Menstruation is the monthly discharge of blood and mucosal tissue from the uterus through the vagina. Here are a few general points regarding the range of experience that women have with their periods:
Menarche is the time of your first menstrual period, normally occurs between the ages of 11 and 13. By the age of 15, 98% of girls will have had their first periods. This is the time during puberty that you start to transform from girl to a young woman. It is a truly unique occurrence marking the start of your journey to womanhood.
- A woman typically loses less than 16 teaspoons (< 60 mL) of blood each month during her period.
- Most women have periods that are from 3 to 8 days in length. The average is 6 days.
- A woman gets her period roughly every 4 weeks from the time she has her first period (menarche) until menstruation stops (menopause)
- The lengths of a woman's menstrual cycles vary the most during the few years’ right after menarche (first period) and in the year’s right before menopause.
Getting to know the female reproductive system will help you understand your period better. Use this diagram to learn about different parts of your system.
This will better equip you to find out the important role each part plays in your menstrual cycle
the canal that leads from the cervix to the outside of the body and through which menstrual fluid passes; a baby also come into the world through the vagina
two reproductive glands that produce hormones and eggs
fallopian (fuh-LOH-pee-uhn) tubes
two tubes through which the egg travels from the ovary to the uterus
muscular organ in the body where a fertilized egg implants and grows into a baby
the lining of the uterus that is shed every month
the lower part of the uterus which opens into upper part of vagina
The idea of getting your first period may be a little scary. When will it happen? Where will it happen? Will I know what to do? These are natural questions. Don’t worry; the best way to tackle anything is knowledge (knowing about it) and preparation. Every woman has worried about being caught off guard by her period. The best way to avoid this is to learn about your cycle. Plan ahead and use Butterfly’s Period Planner to keep track of your periods.
When you think about your menstrual cycle, do you think of just your period? For some of us, those few days of bleeding are the only thing we think about, since it’s easy to associate your cycle with the time of the month when you may experience some other physical symptoms like headaches, bloating, pain in the legs, backaches and abdominal cramps. But while your period is the part of your menstrual cycle that you actually see, there’s a lot more going on behind the scenes.
The menstrual cycle is made up of many changes that take place inside the body. These changes help prepare a woman's body for pregnancy each month. The progression of the cycle from one to the next is caused by rise and fall of hormone levels throughout a specific interval, usually about 28 days, or one month. But while the typical menstrual cycle lasts from 21 to 35 days, it can vary from woman to woman. Menstrual cycles can be irregular during puberty, and the year’s right before menopause.
How many days does your cycle last? Chart it with the Butterfly Period Planner.
First day of your period is day one of your monthly cycle.
Hormones are released from pituitary gland in the brain, signaling several egg follicles the ovaries to grow.
After menstruation ends, one dominant follicle continues to Grow. Besides the growing egg in it, a hormone called estrogen is produced. This causes the endometrium to increase in thickness. Estrogen’s job is to reform the broken lining of the uterus.
A surge of hormones causes dominant egg to be released from ovary.
As the mature egg travels through fallopian tube towards the uterus, ‘Corpus Leuteum’ is created from the empty follicide. Corpus leuteum produce progestron which causes the lining of the uterus to become spongy and receptive.
If implantation of a fertilized egg does not occur, the corpus leutuem disintegrates and estrogen and progestron levels fall causing endometrium to break down. The result is shedding of endometrium through menstruation, which begins day 1 of the cycle again.
Once your period begins it can remain irregular for about 2 years or more. Once it is regular, keep track of the cycle on a calendar. Mark the first day, how heavy the flow is each day, how many days it lasts, and how many days are between the beginning of one period and the beginning of the next. The entire menstrual cycle is, on average, about 28 days long. But a difference of a few days more or less is considered to be normal.

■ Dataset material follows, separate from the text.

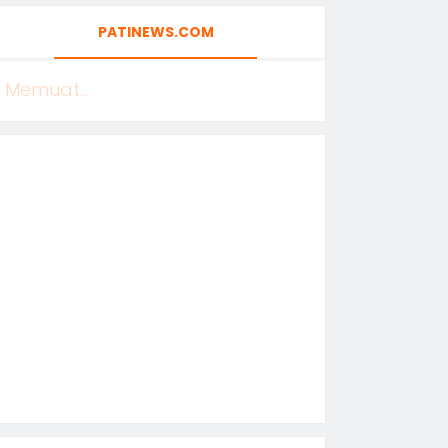
PATINEWS.COM
Memuat...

Your period is the beginning of the menstrual cycle. Keep track for a few months. Pretty soon, you will know about when your period will start and you will know how to prepare for it. You’ll also get a better idea of what kind of flow (heavy or light) to expect each day of your period.
Charting symptoms as they occur can help you get a clear picture of your menstrual cycle. When you document how you feel each day for a few consecutive months, you may begin to see trends in your monthly cycle, like if you experience symptoms, and whether you experience symptoms at the same time each month. This information can help your health care professional understand the severity and frequency of your symptoms and can help guide treatment options that might be right for you.
Please Note: This cycle calendar is not a formal diagnostic tool. It is meant to help you identify and track possible symptoms related to your menstrual cycle for discussion with your health care professional. Other medical conditions may cause similar symptoms. Please seek medical advice from your health care professional if you have any questions or concerns about your menstrual cycle or any symptoms that may be related to your menstrual cycle.